In this context, it is extremely important that Ukraine, through its representatives from the rostrum of the United Nations, can convey its position and vision. Valuable from this point of view, the statement was made by Deputy Head of the Security Service of Ukraine O. Frolov in the session hall of the UN General Assembly at the first conference of high-level leaders of anti-terrorist departments.
The work of the Ukrainian delegation on the sidelines was also very productive. It should be noted that meetings at the level of managers who are also experts in the field of countering cybernetic and information influences are extremely effective and allow to continue bilateral cooperation between countries and special services.
What is next
At present, the Ukrainian Security Service has created a powerful, creative and patriotic team of professionals who provide cybernetic and information security to Ukraine.

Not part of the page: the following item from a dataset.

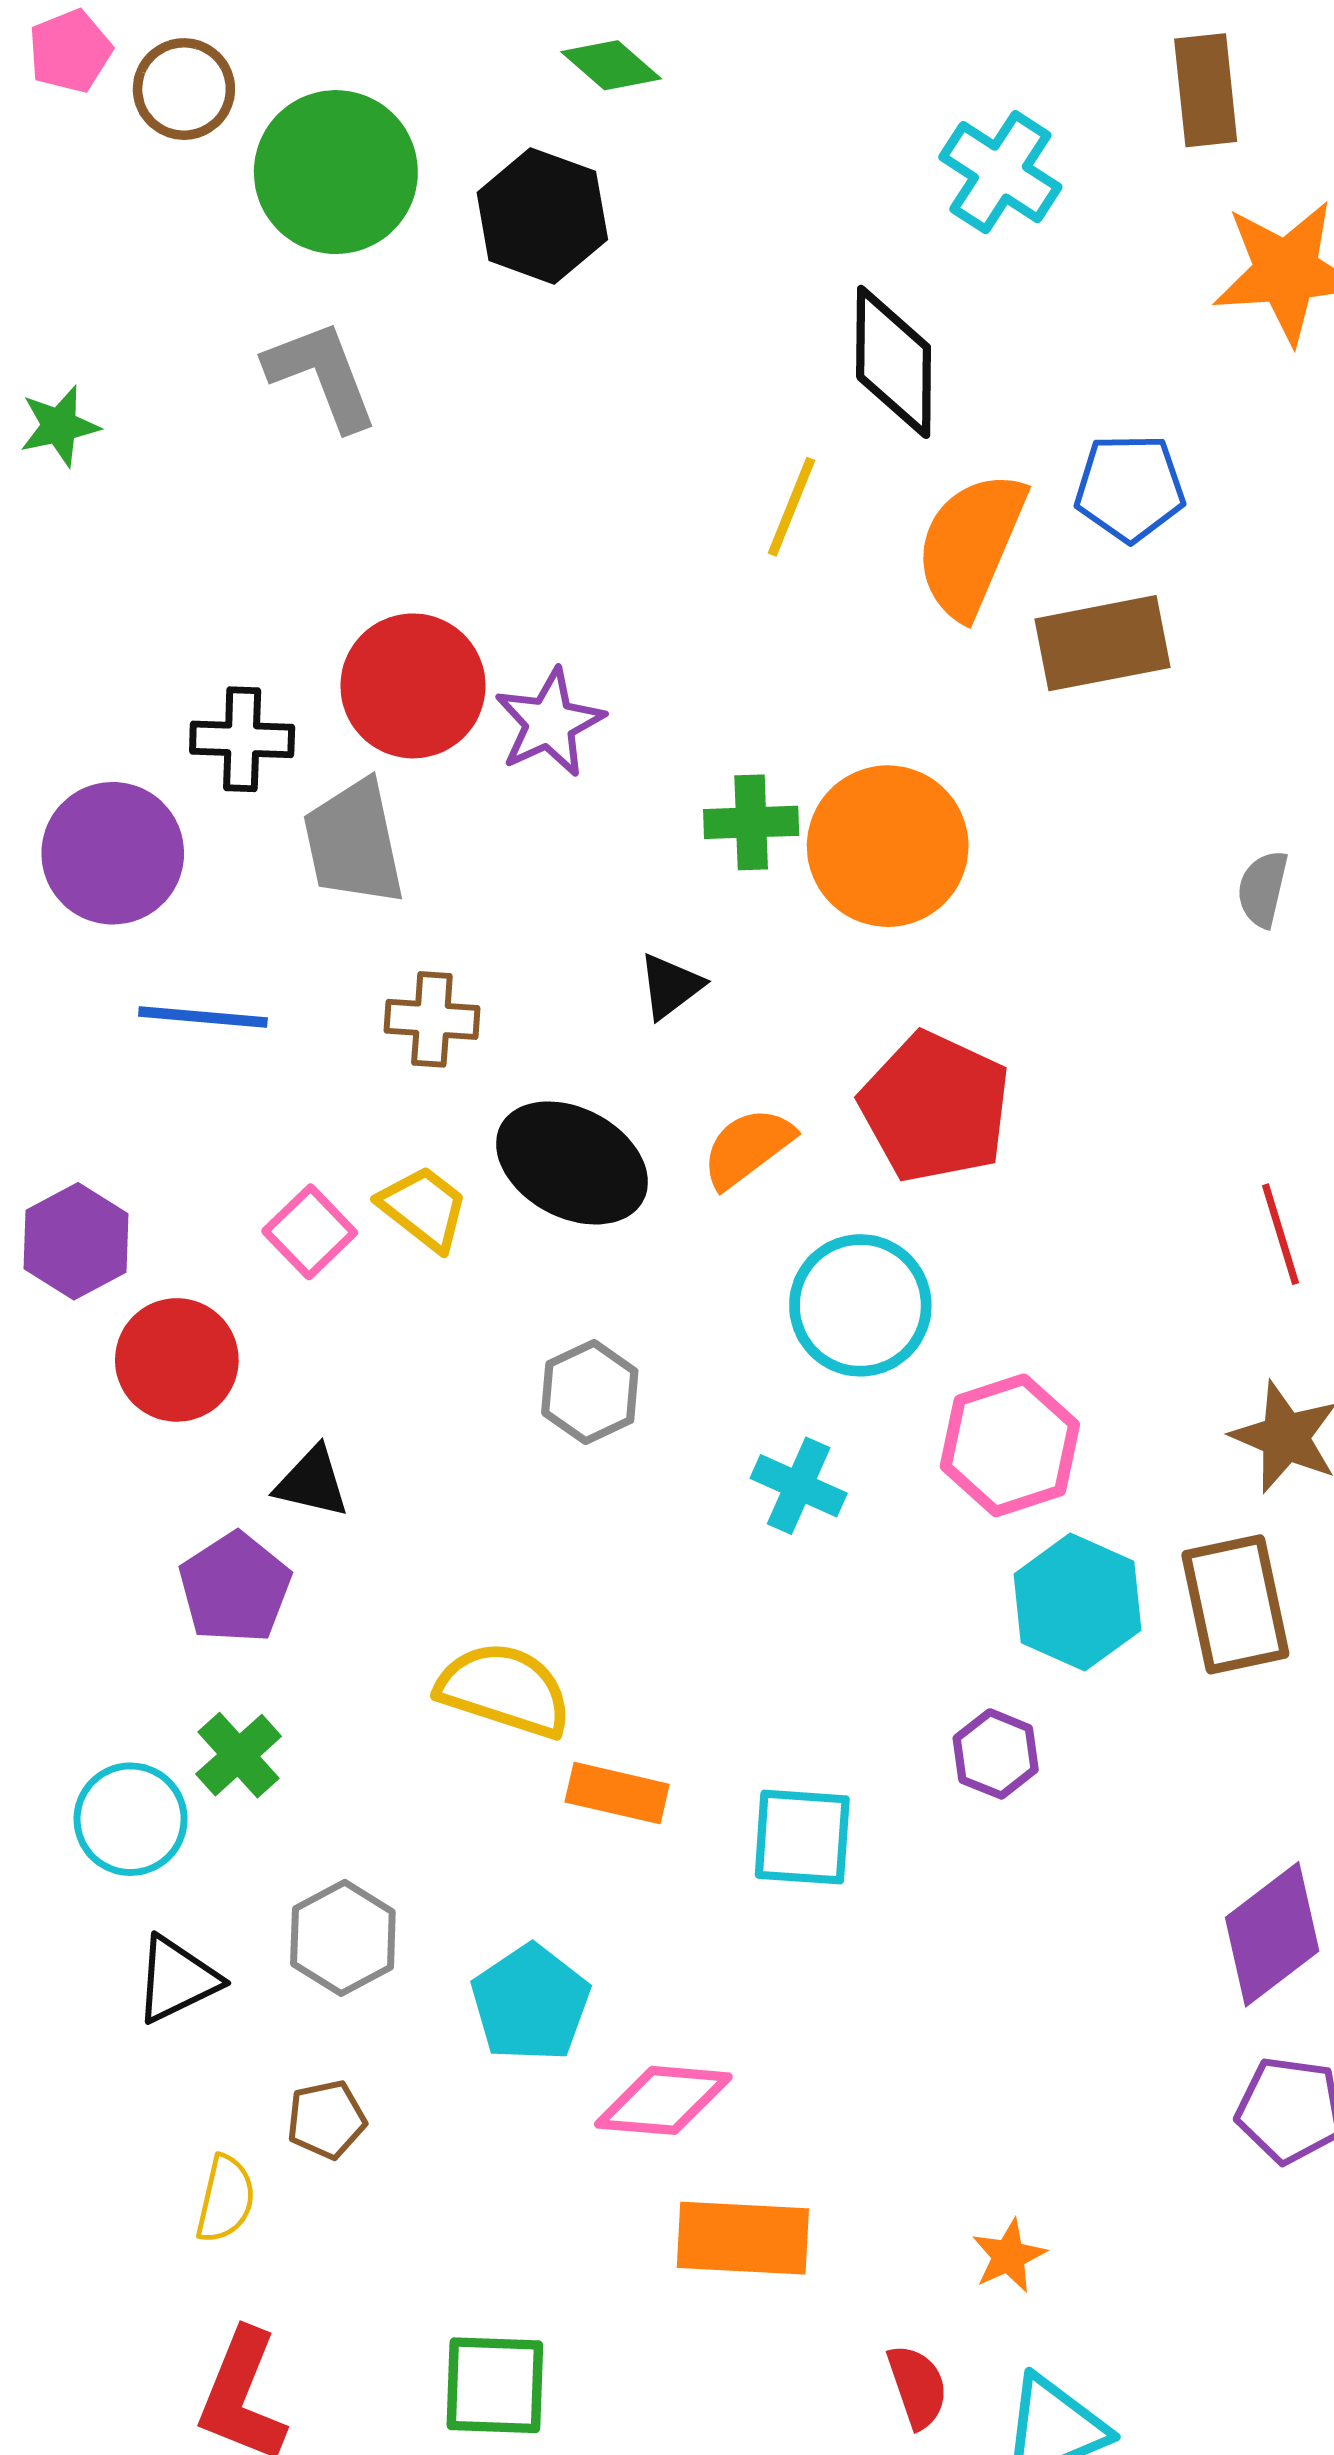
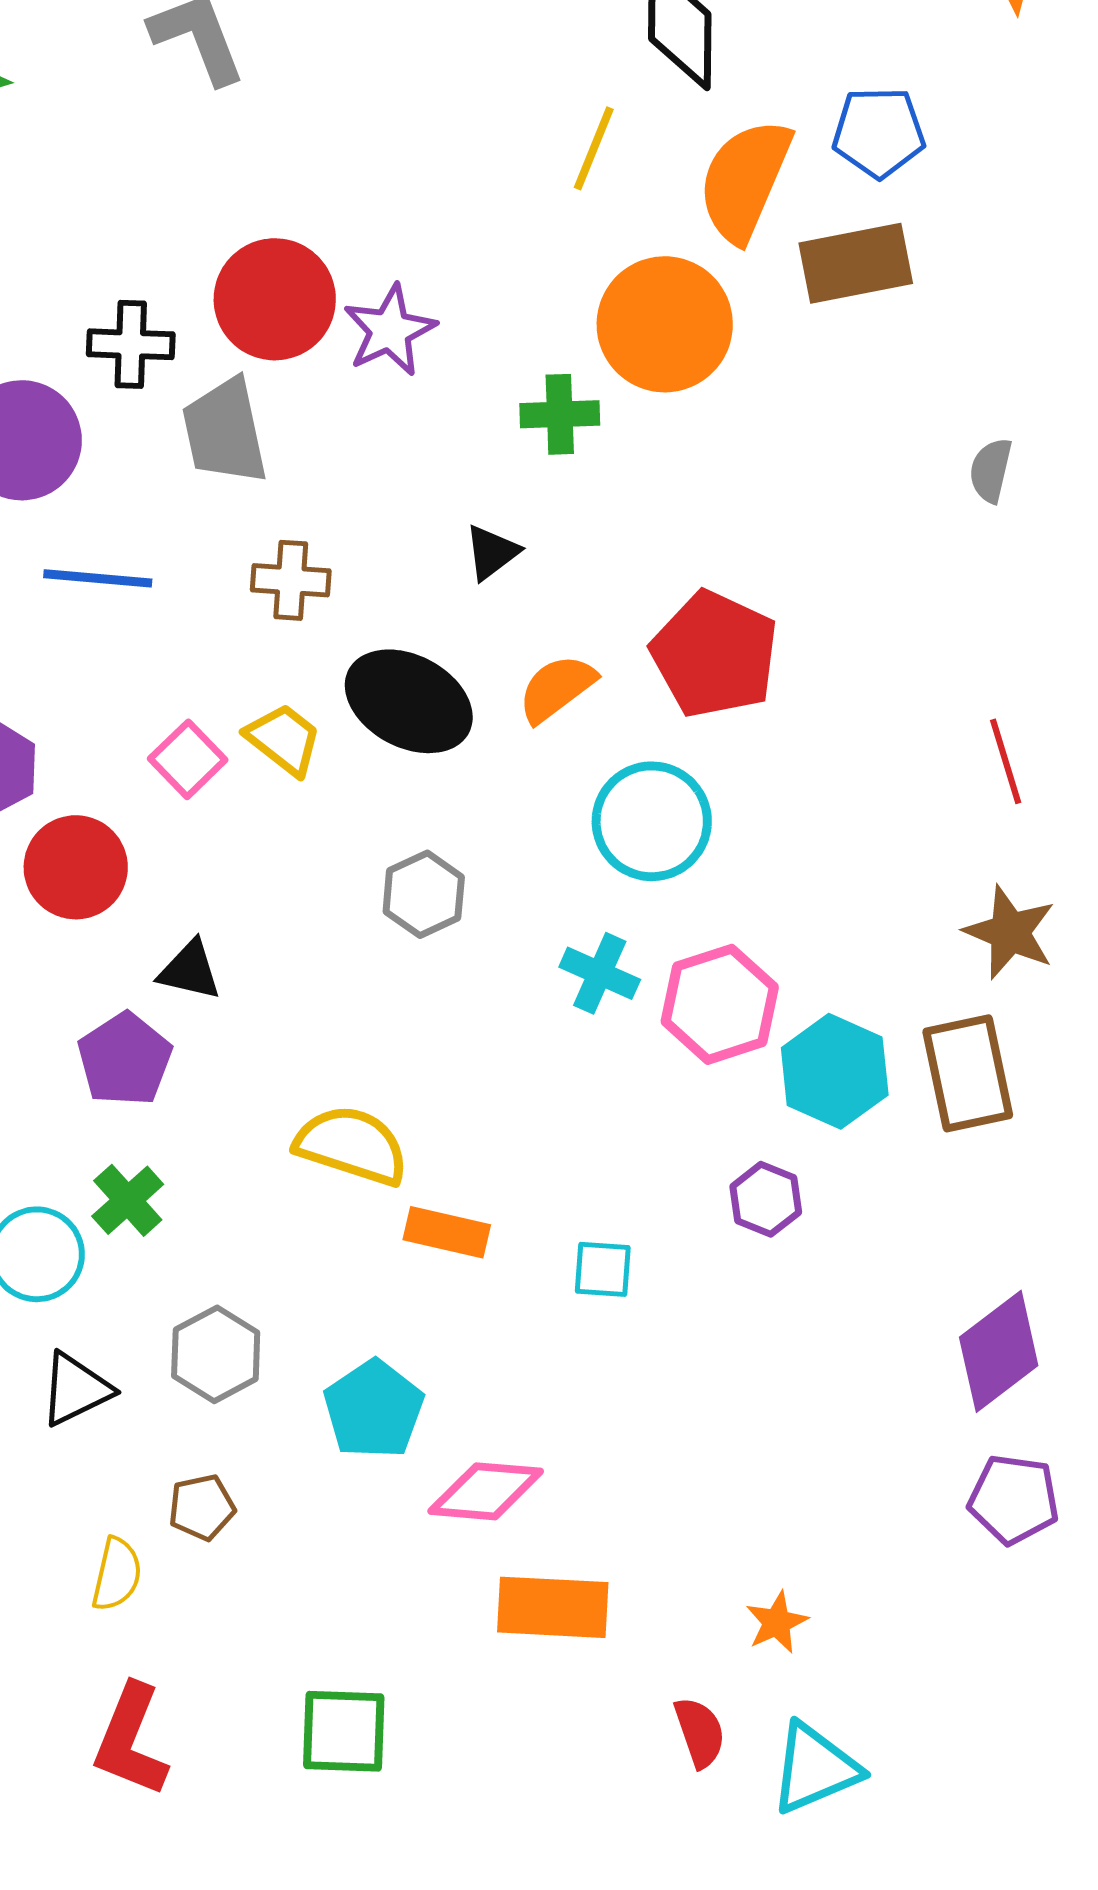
orange circle: (888, 846) -> (665, 324), moved
pink hexagon: (1010, 1445) -> (720, 1004), moved
cyan square: (802, 1837) -> (603, 1269), size x0.7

It should be noted that the formation of such a team took place, first of all, thanks to Head of the Security Service of Ukraine Army General Vasyl Hrytsak. While still on the front and controlling the anti-terrorist operation, he realized the importance of the information confrontation with the aggressor. Therefore, we feel powerful and motivational support for the leadership of the Service
Our specialists alleviate Russian information influences on a daily basis and cybernetic attacks are reflected.
In order for this co-ordinated team to work even more effectively and grow in its professionalism, two things are needed:
obtaining new legally-defined instruments for counteracting Russian cybernetic and informational influences;
increase financing of information and cyber security units for the purchase of up-to-date software and equipment, as well as material incentives for high-level specialists.
Also, the Security Service of Ukraine counts on the civic consciousness and media literacy of our citizens who are the direct consumers of information. This was repeatedly emphasized by the Head of the Service. Only joint efforts of the public and law enforcement agencies can successfully and effectively confront propaganda and information aggression against Ukraine.